- **Directions for this task**: The job is to find each line in the entries holding the string "supports" and copy that line.

START Task input

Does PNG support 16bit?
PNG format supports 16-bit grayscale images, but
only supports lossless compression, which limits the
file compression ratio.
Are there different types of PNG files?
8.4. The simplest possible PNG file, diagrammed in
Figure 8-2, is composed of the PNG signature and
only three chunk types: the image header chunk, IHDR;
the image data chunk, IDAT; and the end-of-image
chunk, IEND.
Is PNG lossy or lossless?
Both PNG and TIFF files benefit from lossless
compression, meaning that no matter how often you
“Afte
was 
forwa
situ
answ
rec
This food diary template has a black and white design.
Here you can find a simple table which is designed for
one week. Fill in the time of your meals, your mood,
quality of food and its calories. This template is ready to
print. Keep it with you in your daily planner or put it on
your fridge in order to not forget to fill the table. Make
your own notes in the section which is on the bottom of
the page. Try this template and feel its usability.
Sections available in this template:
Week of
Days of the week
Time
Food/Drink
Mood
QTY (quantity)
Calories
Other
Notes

END Task input
START Task input

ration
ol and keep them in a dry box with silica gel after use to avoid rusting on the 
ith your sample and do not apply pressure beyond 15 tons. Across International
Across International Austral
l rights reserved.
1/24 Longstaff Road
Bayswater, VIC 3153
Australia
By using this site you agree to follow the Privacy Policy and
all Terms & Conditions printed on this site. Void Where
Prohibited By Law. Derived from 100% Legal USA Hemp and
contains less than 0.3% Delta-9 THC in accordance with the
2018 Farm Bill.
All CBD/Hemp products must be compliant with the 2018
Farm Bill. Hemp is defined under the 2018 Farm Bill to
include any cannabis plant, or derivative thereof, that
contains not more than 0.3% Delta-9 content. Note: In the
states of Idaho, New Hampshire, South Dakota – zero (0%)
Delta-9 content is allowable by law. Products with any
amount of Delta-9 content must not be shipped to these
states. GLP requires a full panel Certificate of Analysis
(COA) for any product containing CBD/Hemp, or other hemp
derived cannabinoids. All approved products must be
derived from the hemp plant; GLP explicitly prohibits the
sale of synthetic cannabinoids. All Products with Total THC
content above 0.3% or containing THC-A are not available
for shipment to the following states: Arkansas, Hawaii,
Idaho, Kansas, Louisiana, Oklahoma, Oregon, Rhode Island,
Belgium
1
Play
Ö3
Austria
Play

END Task input

- **Expected answer**:
PNG format supports 16-bit grayscale images, but
only supports lossless compression, which limits the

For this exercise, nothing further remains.